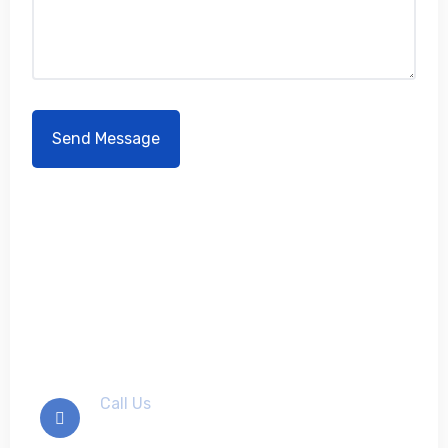
Don't hesitate to contact
us
Call Us
+012-345-6789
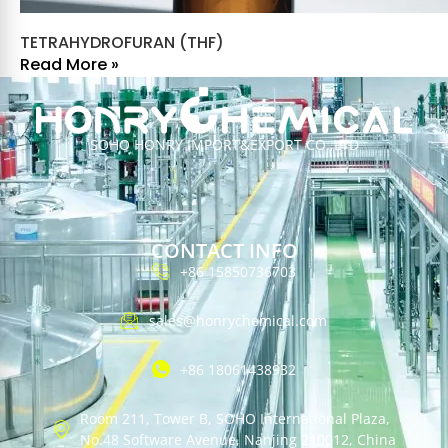
TETRAHYDROFURAN (THF)
Read More »
SOHO HONRY IMPORT&EXPORT CO.,LTD
CONTACT INFO
+86 15850736703
sales@honrychemical.com
+86 18061438932
Room 211, Tower B, SOHO International Plaza,
No.48 Software Avenue, Nanjing 210012, China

*AIM OF THE EXERCISE:*
Repeat the material above in full and exactly, apart from the pictures.

*REPLY:*
Don't hesitate to contact
us
Call Us
+012-345-6789
TETRAHYDROFURAN (THF)
Read More »
SOHO HONRY IMPORT&EXPORT CO.,LTD
CONTACT INFO
+86 15850736703
sales@honrychemical.com
+86 18061438932
Room 211, Tower B, SOHO International Plaza,
No.48 Software Avenue, Nanjing 210012, China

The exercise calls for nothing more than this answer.